Life teaches that the measure of the value of any human desire is in direct proportion to the risk involved in its pursuit. The higher the value, the higher the risk. We give the ultimate values to those things that demand the ultimate risks—our freedom, our lives, our souls. This imperative of risk, however, is far more than an aesthetic principle, it’s rooted in the deepest source of our art. For we not only create stories as metaphors for life, we create them as metaphors for meaningful life—and to live meaningfully is to be at perpetual risk.
Examine your own desires. What’s true of you will be true of every character you write. You wish to write for the cinema, the foremost media of creative expression in the world today; you wish to give us works of beauty and meaning that help shape our vision of reality; in return you would like to be acknowledged. It’s a noble ambition and a grand achievement to fulfill. And because you’re a serious artist, you’re willing to risk vital aspects of your life to live that dream.

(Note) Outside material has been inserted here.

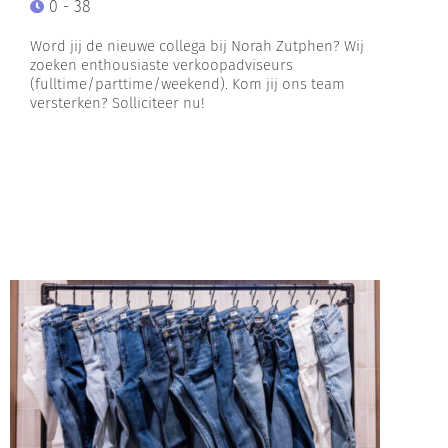
0 - 38
Word jij de nieuwe collega bij Norah Zutphen? Wij
zoeken enthousiaste verkoopadviseurs
(fulltime/parttime/weekend). Kom jij ons team
versterken? Solliciteer nu!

You’re willing to risk time. You know that even the most talented writers—Oliver Stone, Lawrence Kasdan, Ruth Prawer Jhabvala—didn’t find success until they were in their thirties or forties, and just as it takes a decade or more to make a good doctor or teacher, it takes ten or more years of adult life to find something to say that tens of millions of people want to hear, and ten or more years and often as many screenplays written and unsold to master this demanding craft.
You’re willing to risk money. You know that if you were to take the same hard work and creativity that goes into a decade of unsold screenplays and apply it to a normal profession, you could retire before you see your first script on the screen.